Single by Childish Gambino

from the album Kauai
- Released: September 14, 2014
- Recorded: 2014
- Genre: Neo soul; tropical-pop; R&B;
- Length: 4:12
- Label: Glassnote
- Songwriter(s): Donald Glover; Ludwig Göransson;
- Producer(s): Childish Gambino; Ludwig Göransson;

Childish Gambino singles chronology
| "Sweatpants" (2014) | "Sober" (2014) | "Together" (2016) |

= Sober (Childish Gambino song) =

"Sober" is the first single from American recording artist Childish Gambino's 2014 EP Kauai.

==Music video==
The song's music video features Donald Glover dancing in a take-out restaurant while intoxicated, trying to impress a woman (Amber-Lauren Jones) waiting for her food. It explores themes similar to Michael Jackson's "The Way You Make Me Feel" music video, but with a different outcome. On March 21, 2015, "Sober" won the mtvU Woodies Award for Best Video Woodie.
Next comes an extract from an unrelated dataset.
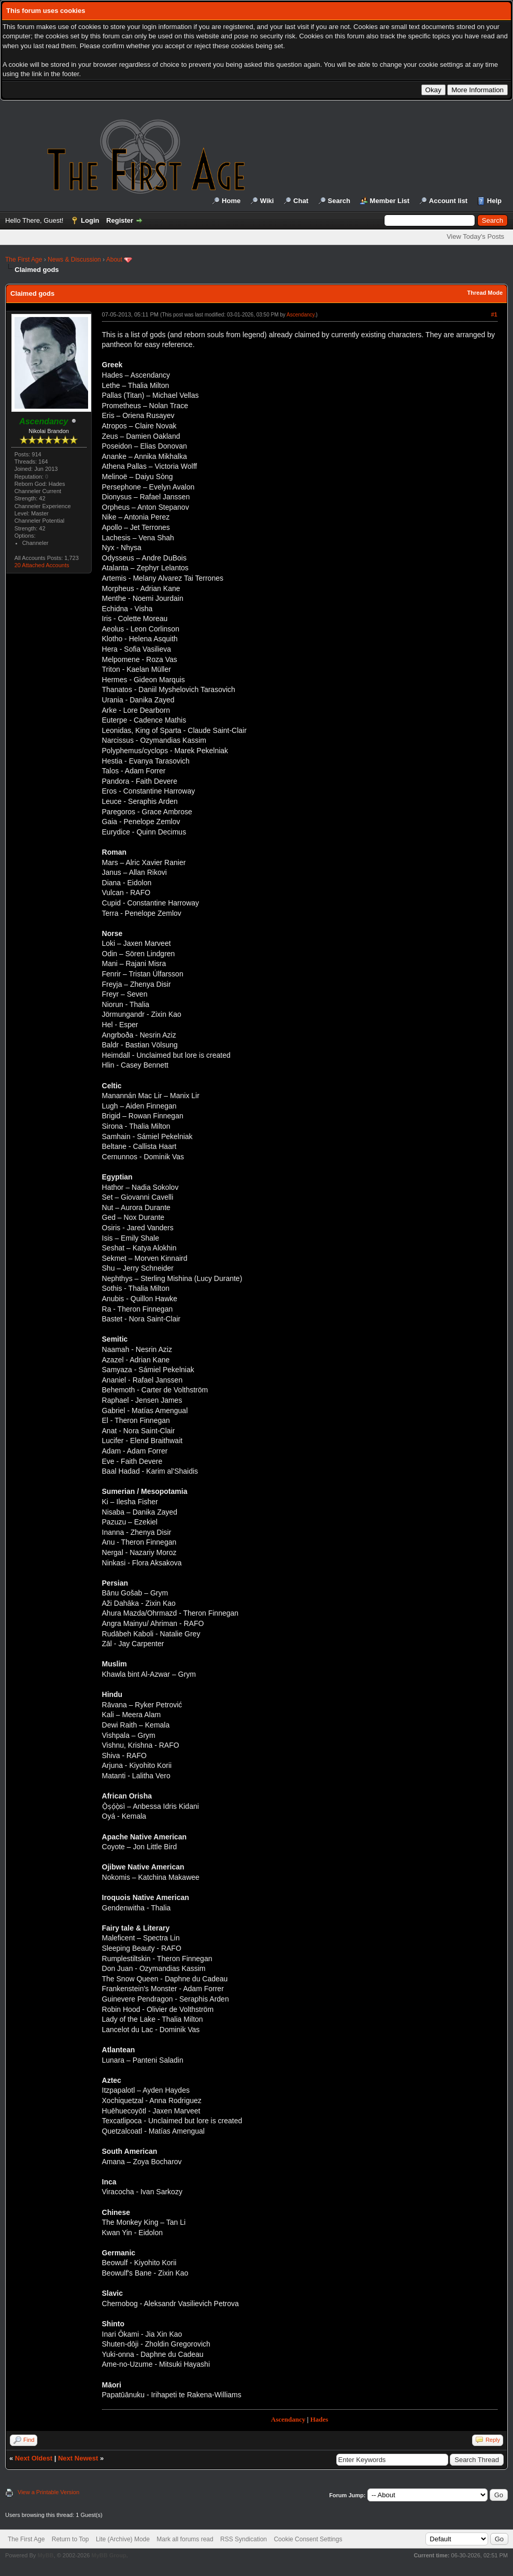  I want to click on Next Oldest, so click(33, 2458).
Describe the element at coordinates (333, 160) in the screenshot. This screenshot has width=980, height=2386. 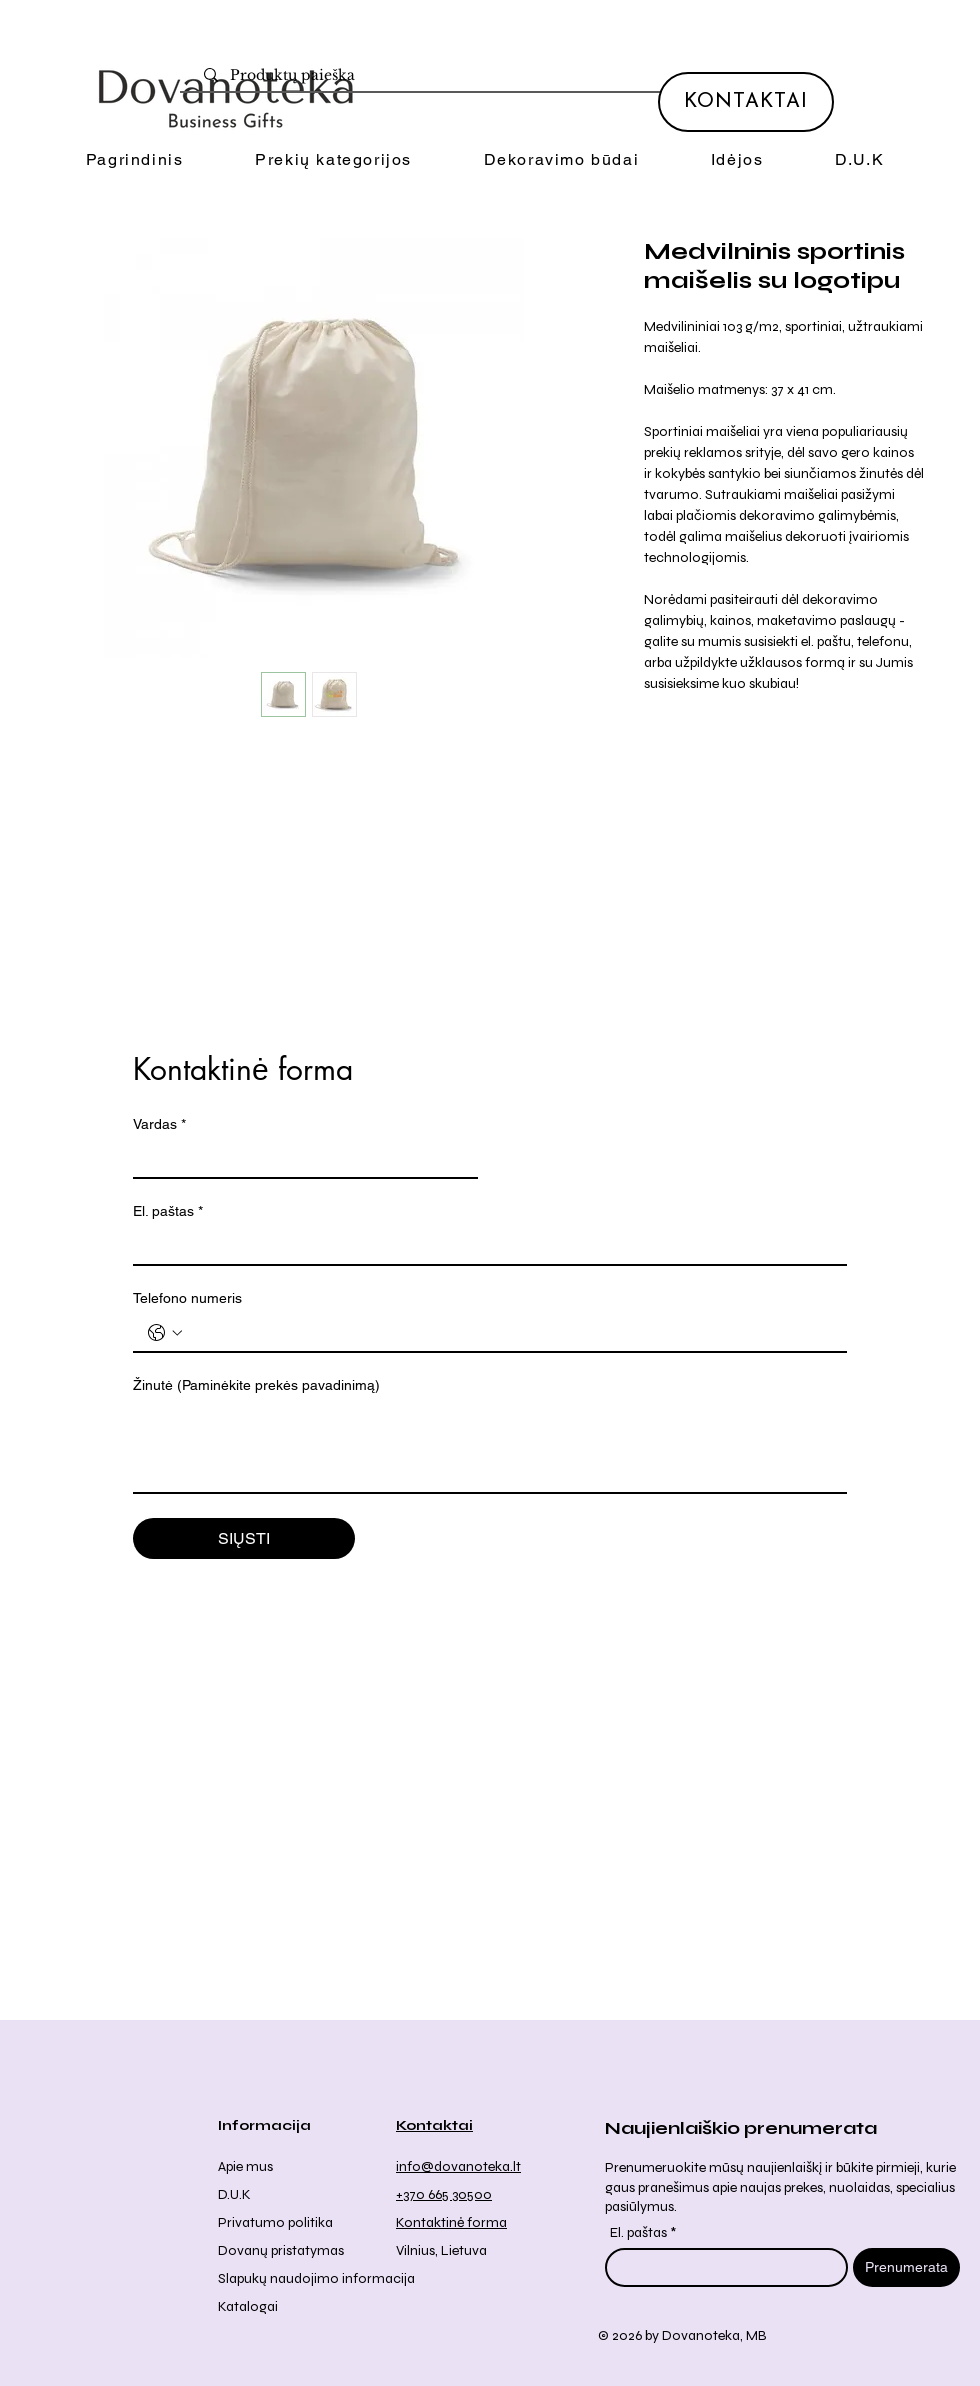 I see `[button]` at that location.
As of April 2025, "Sober" has accumulated over 120 million views on YouTube.

==Charts==

===Weekly charts===

| Chart (2015) | Peak position |
|---|---|
| US Hot R&B/Hip-Hop Songs (Billboard) | 29 |
| US Rhythmic (Billboard) | 32 |

===Year-end charts===

| Chart (2015) | Position |
|---|---|
| US Hot R&B Songs (Billboard) | 49 |

== Certifications ==

| Region | Certification | Certified units/sales |
| Australia (ARIA) | Platinum | 70,000^{‡} |
| New Zealand (RMNZ) | Platinum | 30,000^{‡} |
| United Kingdom (BPI) | Silver | 200,000^{‡} |
^{‡} Sales+streaming figures based on certification alone.